"""
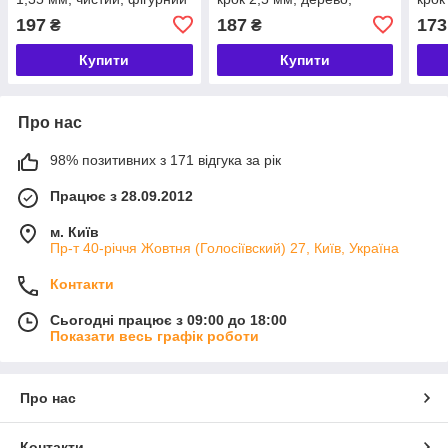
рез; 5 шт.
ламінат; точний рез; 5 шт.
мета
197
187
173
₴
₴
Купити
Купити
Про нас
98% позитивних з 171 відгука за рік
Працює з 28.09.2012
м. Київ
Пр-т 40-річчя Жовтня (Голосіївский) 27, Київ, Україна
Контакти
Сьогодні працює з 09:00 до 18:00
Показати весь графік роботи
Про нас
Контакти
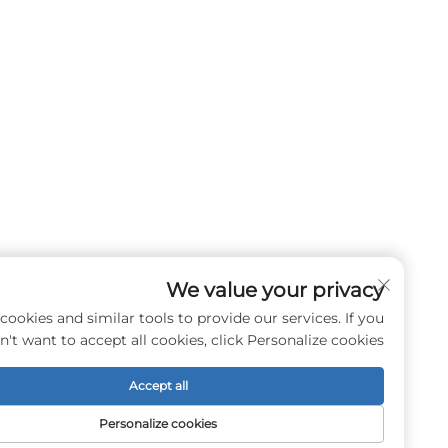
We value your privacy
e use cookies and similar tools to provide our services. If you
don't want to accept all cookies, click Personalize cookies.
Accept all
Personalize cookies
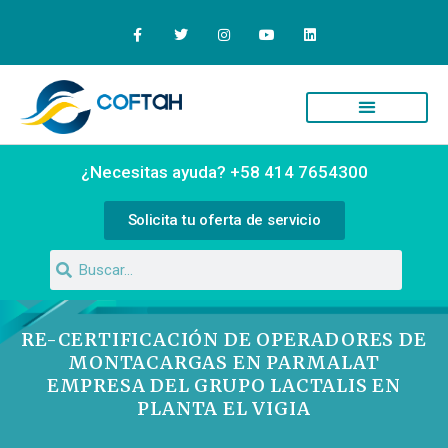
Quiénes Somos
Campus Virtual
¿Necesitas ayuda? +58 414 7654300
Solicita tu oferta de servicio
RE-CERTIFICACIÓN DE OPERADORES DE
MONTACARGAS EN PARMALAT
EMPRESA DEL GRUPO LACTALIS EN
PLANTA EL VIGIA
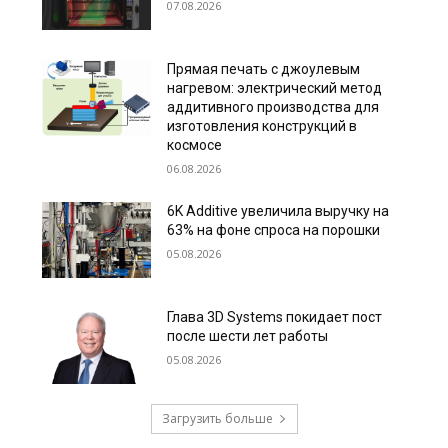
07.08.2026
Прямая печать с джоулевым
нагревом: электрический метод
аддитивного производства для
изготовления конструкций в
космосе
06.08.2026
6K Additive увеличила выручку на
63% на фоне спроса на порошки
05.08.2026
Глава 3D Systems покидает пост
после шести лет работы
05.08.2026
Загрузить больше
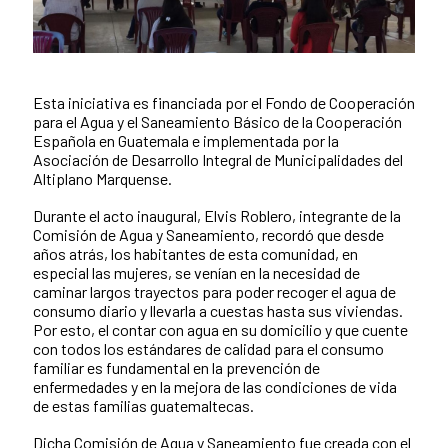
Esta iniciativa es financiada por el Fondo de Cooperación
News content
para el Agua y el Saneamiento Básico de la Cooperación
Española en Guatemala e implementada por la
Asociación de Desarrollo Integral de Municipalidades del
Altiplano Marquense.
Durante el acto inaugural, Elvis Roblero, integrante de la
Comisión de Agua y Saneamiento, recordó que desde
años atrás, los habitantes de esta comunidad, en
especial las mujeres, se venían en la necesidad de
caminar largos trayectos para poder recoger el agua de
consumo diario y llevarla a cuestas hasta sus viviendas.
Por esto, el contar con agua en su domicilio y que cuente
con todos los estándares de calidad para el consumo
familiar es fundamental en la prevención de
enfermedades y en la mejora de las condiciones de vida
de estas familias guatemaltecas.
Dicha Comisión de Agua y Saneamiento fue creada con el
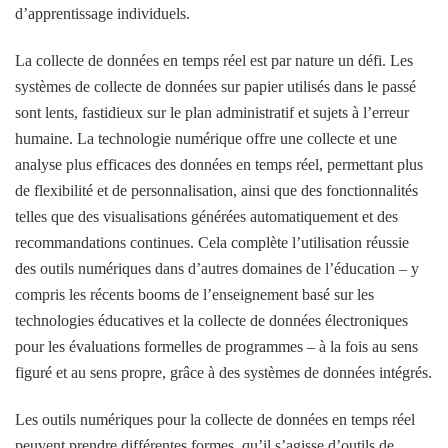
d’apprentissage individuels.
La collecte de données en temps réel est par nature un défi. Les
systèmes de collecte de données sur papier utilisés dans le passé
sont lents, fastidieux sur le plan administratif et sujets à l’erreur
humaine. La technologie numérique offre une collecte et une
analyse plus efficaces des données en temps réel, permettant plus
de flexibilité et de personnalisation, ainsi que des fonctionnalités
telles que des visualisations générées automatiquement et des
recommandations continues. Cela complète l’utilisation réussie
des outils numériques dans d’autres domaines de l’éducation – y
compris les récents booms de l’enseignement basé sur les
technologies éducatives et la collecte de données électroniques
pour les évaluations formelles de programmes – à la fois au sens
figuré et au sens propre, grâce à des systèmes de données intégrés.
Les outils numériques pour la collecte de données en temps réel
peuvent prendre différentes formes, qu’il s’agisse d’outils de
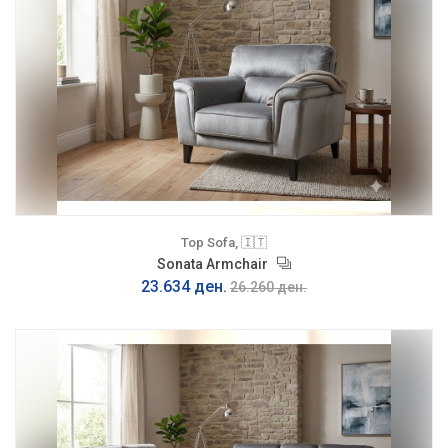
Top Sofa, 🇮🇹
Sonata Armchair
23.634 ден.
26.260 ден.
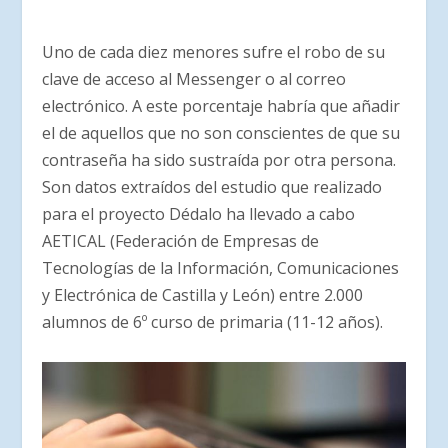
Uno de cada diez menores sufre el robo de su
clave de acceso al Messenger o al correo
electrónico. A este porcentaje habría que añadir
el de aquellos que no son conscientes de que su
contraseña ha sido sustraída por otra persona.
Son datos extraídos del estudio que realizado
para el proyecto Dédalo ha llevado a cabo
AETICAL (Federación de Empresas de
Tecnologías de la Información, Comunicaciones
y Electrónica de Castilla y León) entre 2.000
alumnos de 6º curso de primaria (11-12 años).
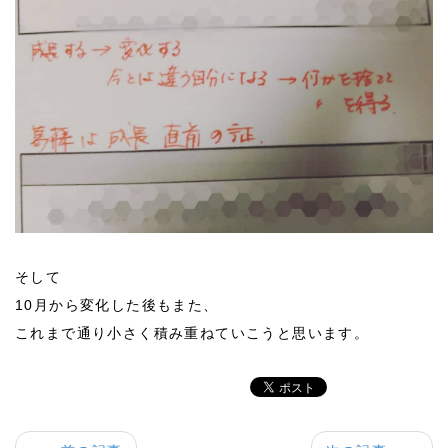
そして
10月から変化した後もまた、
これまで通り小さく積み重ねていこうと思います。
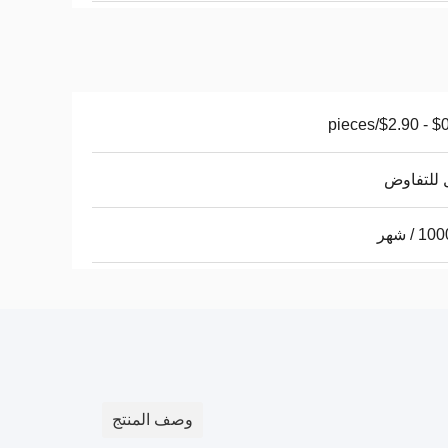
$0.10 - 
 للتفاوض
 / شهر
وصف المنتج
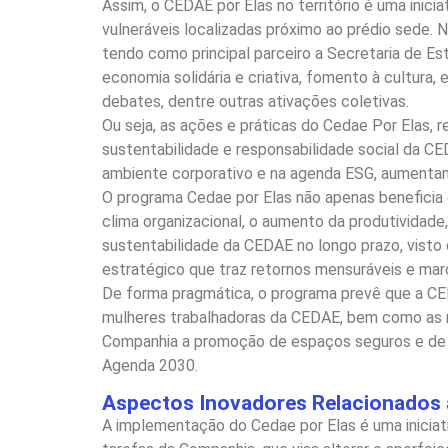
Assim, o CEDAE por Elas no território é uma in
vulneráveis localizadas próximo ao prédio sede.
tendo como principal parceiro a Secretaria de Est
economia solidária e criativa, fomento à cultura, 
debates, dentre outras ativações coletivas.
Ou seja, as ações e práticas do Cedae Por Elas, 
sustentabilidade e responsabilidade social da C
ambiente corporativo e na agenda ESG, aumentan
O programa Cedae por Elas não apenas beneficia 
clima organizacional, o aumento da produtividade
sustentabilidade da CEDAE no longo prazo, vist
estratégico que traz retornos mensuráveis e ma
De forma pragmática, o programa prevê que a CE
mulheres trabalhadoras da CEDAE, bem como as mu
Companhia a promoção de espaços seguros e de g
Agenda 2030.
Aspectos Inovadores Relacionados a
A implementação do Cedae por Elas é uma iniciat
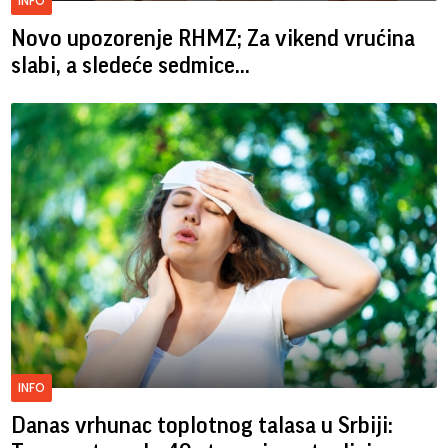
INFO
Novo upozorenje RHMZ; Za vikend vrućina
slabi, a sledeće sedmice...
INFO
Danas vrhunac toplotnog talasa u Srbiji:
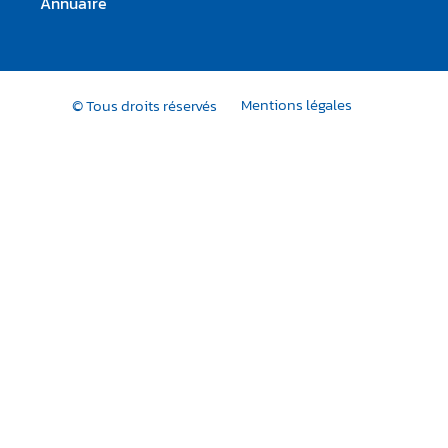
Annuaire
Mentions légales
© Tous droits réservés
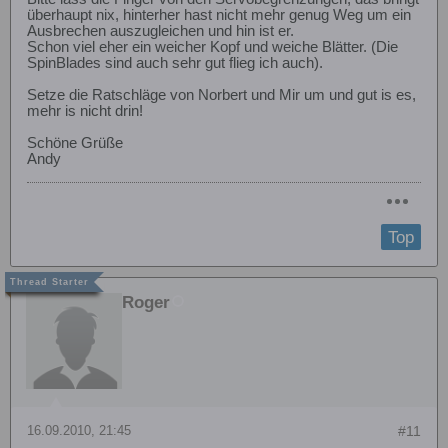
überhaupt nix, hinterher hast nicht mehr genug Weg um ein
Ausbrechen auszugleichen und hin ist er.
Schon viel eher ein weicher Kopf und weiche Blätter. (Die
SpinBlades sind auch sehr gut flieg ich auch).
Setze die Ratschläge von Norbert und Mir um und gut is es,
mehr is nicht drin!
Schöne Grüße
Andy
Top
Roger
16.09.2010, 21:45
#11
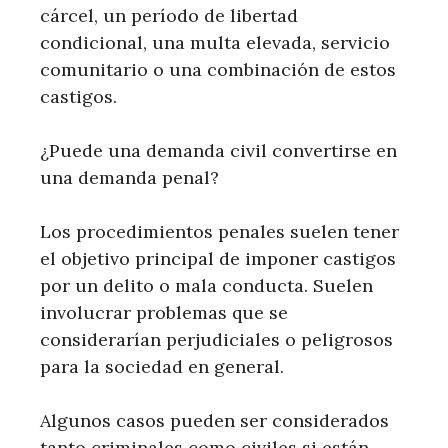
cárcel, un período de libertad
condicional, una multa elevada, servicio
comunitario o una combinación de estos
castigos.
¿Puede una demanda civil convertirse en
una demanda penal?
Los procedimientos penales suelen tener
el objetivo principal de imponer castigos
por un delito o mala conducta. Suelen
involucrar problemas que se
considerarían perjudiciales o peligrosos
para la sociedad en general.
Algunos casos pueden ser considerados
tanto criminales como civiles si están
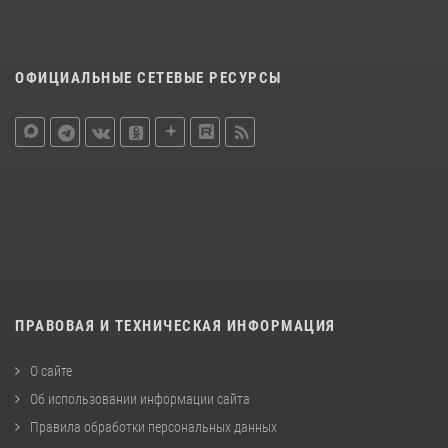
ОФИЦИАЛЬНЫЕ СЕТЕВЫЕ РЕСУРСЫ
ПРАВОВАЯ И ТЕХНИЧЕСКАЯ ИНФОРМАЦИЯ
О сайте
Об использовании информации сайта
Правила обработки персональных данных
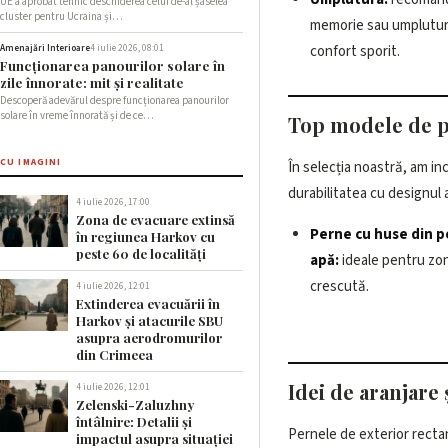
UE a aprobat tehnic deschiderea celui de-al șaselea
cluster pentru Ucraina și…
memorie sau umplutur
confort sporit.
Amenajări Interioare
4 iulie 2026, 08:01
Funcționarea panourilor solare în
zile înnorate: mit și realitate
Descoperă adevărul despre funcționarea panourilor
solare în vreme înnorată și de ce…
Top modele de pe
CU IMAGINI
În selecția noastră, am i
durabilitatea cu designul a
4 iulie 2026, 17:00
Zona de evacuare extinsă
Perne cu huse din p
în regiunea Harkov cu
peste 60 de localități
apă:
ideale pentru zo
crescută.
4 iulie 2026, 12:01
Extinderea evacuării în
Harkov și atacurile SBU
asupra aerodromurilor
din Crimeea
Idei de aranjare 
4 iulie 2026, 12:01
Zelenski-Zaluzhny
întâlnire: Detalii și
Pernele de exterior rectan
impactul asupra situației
"""
» **Your assignment**
Restate exactly, please, only the lines between the start of the data and the line containing "после шести лет работы", both ends included, skipping the pictures.

» **Answer space**
рез; 5 шт.
ламінат; точний рез; 5 шт.
мета
197
187
173
₴
₴
Купити
Купити
Про нас
98% позитивних з 171 відгука за рік
Працює з 28.09.2012
м. Київ
Пр-т 40-річчя Жовтня (Голосіївский) 27, Київ, Україна
Контакти
Сьогодні працює з 09:00 до 18:00
Показати весь графік роботи
Про нас
Контакти
We value your privacy
e use cookies and similar tools to provide our services. If you
don't want to accept all cookies, click Personalize cookies.
Accept all
Personalize cookies
Quiénes Somos
Campus Virtual
¿Necesitas ayuda? +58 414 7654300
Solicita tu oferta de servicio
RE-CERTIFICACIÓN DE OPERADORES DE
MONTACARGAS EN PARMALAT
EMPRESA DEL GRUPO LACTALIS EN
PLANTA EL VIGIA
07.08.2026
Прямая печать с джоулевым
нагревом: электрический метод
аддитивного производства для
изготовления конструкций в
космосе
06.08.2026
6K Additive увеличила выручку на
63% на фоне спроса на порошки
05.08.2026
Глава 3D Systems покидает пост
после шести лет работы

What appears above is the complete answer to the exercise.